Tuesday, February 26, 2008

The Strength to Go Into the Wilderness

“I have been asked many times
to take leaps I did not feel ready to do.
But when I’ve done that I’ve been held
And I have been an agent for God
In ways I never could have been
If I didn’t trust and take that leap.”
- Jean-Marie P. Barch 1998.

Who abide in the shadow of the Almighty, will say to God “My refuge and my fortress; my God in whom I trust.” For God will deliver you from the snare of the fowler and from the deadly pestilences; God will cover you with pinions and under God’s wings you will find refuge. – Psalm 91:1-4.

About a week ago I attended FGC’s FLGBTQC Mid-Winter Gathering. While there we were asked to consider several queries every day in our small group worship sharing. One of these queries was something along the lines of, “How do we tell the difference between acts of love and acts of fear?” In my worship sharing I felt moved to speak about this query and then again during worship. As the Spirit usually does I started out focusing on the query and then was led to speak to deeper questions. When considering the difference between acts of love and acts of fear I am led to believe that Friends generally have a hard time distinguishing between the two. Maybe not on a personal level, but as a group we tend to see praise as coming from a place of love and criticize more need for change as coming from a place of fear. In my own experience among Friends I have not found this to be the case.
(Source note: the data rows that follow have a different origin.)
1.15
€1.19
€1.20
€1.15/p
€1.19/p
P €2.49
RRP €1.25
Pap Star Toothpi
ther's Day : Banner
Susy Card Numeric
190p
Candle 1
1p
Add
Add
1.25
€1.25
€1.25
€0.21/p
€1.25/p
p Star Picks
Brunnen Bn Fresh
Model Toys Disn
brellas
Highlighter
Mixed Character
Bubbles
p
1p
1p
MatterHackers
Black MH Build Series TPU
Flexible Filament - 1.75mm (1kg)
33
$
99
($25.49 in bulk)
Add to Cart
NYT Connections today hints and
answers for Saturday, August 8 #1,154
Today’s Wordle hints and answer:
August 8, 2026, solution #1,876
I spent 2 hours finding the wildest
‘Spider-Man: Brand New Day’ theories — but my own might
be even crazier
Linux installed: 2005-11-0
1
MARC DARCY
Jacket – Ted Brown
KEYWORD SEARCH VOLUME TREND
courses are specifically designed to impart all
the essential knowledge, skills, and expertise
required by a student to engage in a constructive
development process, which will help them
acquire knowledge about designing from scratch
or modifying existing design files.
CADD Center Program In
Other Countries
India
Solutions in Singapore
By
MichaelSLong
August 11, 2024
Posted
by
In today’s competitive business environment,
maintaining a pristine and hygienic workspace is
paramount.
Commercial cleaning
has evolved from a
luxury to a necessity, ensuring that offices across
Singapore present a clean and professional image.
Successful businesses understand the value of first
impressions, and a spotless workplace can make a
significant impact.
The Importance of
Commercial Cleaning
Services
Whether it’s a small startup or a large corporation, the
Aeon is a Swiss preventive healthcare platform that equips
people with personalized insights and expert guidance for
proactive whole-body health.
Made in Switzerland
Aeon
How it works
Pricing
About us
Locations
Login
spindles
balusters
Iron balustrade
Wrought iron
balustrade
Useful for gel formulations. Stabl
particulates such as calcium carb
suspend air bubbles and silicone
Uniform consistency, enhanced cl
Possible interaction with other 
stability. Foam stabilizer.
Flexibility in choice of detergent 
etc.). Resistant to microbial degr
Instead, I have often found that we want to hear praise and only praise about our meetings and the Religious Society of Friends because we are afraid of what might happen if we begin to take criticism seriously and move to change the way things are. Often I have found praise alone comes from a place of fear of change, a fear that we will make things worse or break things beyond repair. Whereas often I have found those who offer criticism and ask for change are doing so out of love, love for their faith and a need that that faith should live up to what they know it is capable of being.
I have been moved to think that there is another image and another question behind this concept of acts of love and acts of fear. I am then called to the image of the wilderness as expressed many times in the Bible and the concept of Blessed Community. I believe that if we are truly a Blessed Community under God, guided by the Spirit, then we should have enough trust and love for each other that will allow us to know what cannot break what was not meant to be broken. I believe that when we act with love and faith in God and in each other we can never make things worse, only better. If some things break, or change, we must have faith that this is what God has meant to happen and all things will be made right and whole in the end. We as a community must not be afraid to go out into the wilderness. We must trust in one another, in ourselves that we might wander, and suffer, and it might be hard and our faith might be tested but in the end we will come out a community, whole and faithful. This ability to go out into the wilderness is not just an act of faith in one another but an act of faith in God. We must believe that God loves us enough that we can go into the dark, into the wilderness, to do things that we are afraid of doing, and God will bring us home. I believe that we are never truly lost, and that God will always bring us home, but we as a religious community must also believe this.
I gave this message in Meeting for Worship on Sunday. After Meeting I attended a Bible study session. The Friend who was leading the session told us the story of how she came to choose the passage we were going to read. She said she had written everything out after being told she was going to lead Bible study at the conference, but then one Firstday she had been sitting in Meeting and had gotten a leading for us to read Genesis 16 in Bible study. She said she had no idea why the Spirit was leading her to this passage but she trusted in the Spirit and changed her plans for the Bible study. Genesis 16 is the story of Hagar, who is a slave to Sarai, and conceives a child by Abram. She then looks with contempt on her mistress who cannot conceive, so Sarai deals harshly with her and Hagar runs away into the wilderness. There she sees an Angel of the Lord who tells her she will have a son and what to name him. Hagar then realizes she is talking to the Lord and names him El-roi or literally “God who sees.” She is the only Old Testament figure that I know of to directly name God. The fact that we were called to read a passage about a slave girl gone into the wilderness who sees and names God, after the messages I was called to give, I do not see as a coincidence. Neither do I see the fact that both of these messages were given at Mid-Winter Gathering as a coincidence. To me the Lord is clearly trying to tell the LGBTQ Friends community something, and I now struggle to discern for myself what it is. What wilderness we are being called to travel into? Are we as a community being called to see and be seen by God, name and be named? As of now I do not have answers that satisfy me, but I trust that in time God will lead us to the Truth.